= WHAT YOU HAVE TO DO =
From the entries below, return exactly the lines beginning at the one that contains "at large. In this way the" and ending at the one that contains "Recent Posts", both of them included, and only those lines.

= MATERIAL FOR THIS EXERCISE =
-=-=-

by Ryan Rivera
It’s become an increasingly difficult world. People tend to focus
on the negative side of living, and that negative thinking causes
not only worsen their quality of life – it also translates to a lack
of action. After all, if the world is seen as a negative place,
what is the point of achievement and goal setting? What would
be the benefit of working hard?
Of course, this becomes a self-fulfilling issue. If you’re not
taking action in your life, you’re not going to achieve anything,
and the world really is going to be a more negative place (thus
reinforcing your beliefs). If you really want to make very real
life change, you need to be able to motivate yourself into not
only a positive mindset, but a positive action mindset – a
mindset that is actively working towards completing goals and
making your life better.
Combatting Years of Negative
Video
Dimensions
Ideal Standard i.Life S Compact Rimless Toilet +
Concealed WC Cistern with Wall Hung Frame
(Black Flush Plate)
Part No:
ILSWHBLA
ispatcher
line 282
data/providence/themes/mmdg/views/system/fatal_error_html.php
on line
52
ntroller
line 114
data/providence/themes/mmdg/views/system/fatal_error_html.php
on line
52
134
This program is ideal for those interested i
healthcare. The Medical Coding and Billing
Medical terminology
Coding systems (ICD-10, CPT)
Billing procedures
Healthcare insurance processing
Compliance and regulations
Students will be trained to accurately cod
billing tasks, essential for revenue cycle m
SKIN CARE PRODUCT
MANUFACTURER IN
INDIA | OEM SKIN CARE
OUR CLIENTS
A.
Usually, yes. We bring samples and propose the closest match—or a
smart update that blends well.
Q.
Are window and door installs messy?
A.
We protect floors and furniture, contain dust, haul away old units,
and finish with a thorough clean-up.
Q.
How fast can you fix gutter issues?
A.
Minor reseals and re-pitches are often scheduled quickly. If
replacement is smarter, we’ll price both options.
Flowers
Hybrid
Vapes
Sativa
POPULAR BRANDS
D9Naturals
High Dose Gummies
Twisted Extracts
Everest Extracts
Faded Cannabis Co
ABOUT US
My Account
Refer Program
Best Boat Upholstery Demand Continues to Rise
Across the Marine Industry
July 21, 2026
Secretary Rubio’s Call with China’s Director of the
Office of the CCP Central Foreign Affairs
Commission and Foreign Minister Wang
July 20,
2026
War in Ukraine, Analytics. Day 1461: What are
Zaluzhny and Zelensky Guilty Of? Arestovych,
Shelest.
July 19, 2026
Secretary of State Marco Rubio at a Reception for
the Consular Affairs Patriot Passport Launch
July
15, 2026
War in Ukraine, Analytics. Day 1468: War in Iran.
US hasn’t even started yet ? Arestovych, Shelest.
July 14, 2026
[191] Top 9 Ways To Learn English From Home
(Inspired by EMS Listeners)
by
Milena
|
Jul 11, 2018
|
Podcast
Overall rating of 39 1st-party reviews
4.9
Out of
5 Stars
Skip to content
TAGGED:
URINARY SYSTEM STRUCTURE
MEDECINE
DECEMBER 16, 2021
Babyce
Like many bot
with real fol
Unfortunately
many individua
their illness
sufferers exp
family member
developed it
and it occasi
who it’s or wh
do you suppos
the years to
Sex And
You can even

-=-=-

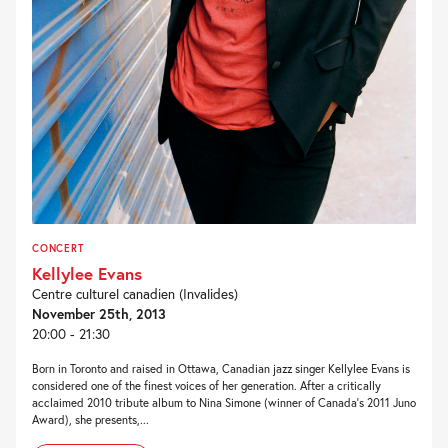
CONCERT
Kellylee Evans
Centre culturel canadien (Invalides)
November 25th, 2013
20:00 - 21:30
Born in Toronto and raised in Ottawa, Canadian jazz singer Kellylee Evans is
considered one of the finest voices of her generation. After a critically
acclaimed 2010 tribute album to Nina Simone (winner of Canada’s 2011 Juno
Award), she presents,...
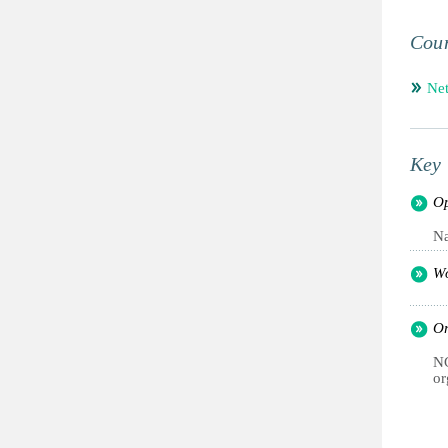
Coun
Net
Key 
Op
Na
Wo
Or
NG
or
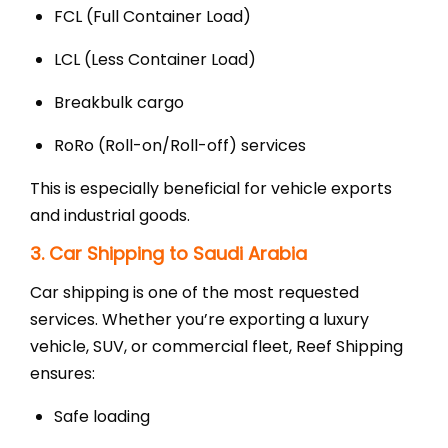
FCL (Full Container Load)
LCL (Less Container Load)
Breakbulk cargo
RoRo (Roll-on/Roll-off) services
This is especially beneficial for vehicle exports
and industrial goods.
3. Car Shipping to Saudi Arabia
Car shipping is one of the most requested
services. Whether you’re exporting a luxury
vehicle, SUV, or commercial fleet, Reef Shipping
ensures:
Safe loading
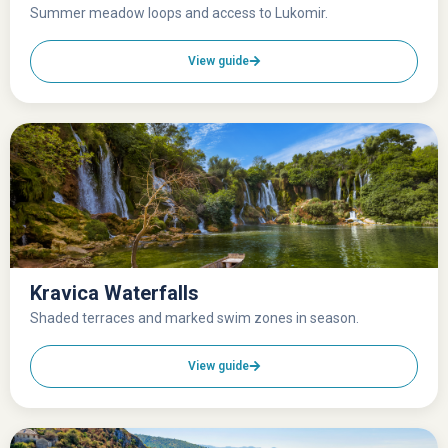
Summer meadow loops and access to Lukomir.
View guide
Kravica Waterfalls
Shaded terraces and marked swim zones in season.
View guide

-=-=-

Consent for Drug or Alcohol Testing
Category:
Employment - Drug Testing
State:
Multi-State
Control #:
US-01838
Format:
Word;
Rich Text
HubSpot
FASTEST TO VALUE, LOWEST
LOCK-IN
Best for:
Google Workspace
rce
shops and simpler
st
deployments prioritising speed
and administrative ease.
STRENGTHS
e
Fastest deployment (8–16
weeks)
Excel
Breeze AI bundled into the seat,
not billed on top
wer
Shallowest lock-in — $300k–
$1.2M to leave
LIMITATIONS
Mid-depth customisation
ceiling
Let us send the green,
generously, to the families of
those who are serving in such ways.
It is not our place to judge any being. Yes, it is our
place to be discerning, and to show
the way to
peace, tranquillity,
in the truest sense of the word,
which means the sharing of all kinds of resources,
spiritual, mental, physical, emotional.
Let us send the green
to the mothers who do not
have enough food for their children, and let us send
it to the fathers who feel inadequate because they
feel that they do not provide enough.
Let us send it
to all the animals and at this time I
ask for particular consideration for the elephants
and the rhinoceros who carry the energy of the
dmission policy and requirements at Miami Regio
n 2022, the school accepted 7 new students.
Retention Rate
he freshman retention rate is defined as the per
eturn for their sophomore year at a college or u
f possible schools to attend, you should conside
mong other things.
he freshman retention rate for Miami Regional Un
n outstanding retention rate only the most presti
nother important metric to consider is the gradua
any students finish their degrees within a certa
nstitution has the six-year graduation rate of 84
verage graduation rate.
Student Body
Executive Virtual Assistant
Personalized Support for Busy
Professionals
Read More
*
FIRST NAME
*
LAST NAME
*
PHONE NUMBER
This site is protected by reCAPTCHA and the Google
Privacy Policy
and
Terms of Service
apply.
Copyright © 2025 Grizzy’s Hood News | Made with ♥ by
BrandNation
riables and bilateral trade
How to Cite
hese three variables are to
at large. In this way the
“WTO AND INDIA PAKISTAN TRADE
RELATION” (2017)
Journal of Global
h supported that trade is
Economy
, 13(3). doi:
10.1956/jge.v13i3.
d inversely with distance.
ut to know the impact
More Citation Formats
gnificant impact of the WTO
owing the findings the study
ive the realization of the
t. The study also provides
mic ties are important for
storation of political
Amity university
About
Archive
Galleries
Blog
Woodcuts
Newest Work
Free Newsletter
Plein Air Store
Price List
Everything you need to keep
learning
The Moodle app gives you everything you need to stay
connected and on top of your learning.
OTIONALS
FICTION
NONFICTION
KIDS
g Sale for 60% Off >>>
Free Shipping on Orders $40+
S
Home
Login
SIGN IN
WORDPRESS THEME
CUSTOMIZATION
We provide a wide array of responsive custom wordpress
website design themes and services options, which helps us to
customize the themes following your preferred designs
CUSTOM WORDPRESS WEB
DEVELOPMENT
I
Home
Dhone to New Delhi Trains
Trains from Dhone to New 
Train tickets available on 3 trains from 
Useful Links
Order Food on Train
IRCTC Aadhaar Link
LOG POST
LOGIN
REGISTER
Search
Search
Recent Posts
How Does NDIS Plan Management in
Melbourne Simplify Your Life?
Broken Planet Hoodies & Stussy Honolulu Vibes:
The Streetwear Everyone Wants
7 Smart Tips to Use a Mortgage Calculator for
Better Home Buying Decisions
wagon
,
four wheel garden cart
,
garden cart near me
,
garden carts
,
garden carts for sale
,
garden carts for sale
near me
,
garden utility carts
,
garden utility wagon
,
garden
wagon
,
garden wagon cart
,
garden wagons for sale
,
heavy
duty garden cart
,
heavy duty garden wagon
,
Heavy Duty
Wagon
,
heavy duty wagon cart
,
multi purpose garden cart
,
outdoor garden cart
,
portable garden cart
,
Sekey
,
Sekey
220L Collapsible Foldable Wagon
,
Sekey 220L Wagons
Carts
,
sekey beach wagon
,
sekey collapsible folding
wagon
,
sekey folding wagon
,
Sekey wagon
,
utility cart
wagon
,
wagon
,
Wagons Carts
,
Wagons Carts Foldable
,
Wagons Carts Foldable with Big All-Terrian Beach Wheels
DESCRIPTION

-=-=-

= TASK SOLUTION =
at large. In this way the
“WTO AND INDIA PAKISTAN TRADE
RELATION” (2017)
Journal of Global
h supported that trade is
Economy
, 13(3). doi:
10.1956/jge.v13i3.
d inversely with distance.
ut to know the impact
More Citation Formats
gnificant impact of the WTO
owing the findings the study
ive the realization of the
t. The study also provides
mic ties are important for
storation of political
Amity university
About
Archive
Galleries
Blog
Woodcuts
Newest Work
Free Newsletter
Plein Air Store
Price List
Everything you need to keep
learning
The Moodle app gives you everything you need to stay
connected and on top of your learning.
OTIONALS
FICTION
NONFICTION
KIDS
g Sale for 60% Off >>>
Free Shipping on Orders $40+
S
Home
Login
SIGN IN
WORDPRESS THEME
CUSTOMIZATION
We provide a wide array of responsive custom wordpress
website design themes and services options, which helps us to
customize the themes following your preferred designs
CUSTOM WORDPRESS WEB
DEVELOPMENT
I
Home
Dhone to New Delhi Trains
Trains from Dhone to New 
Train tickets available on 3 trains from 
Useful Links
Order Food on Train
IRCTC Aadhaar Link
LOG POST
LOGIN
REGISTER
Search
Search
Recent Posts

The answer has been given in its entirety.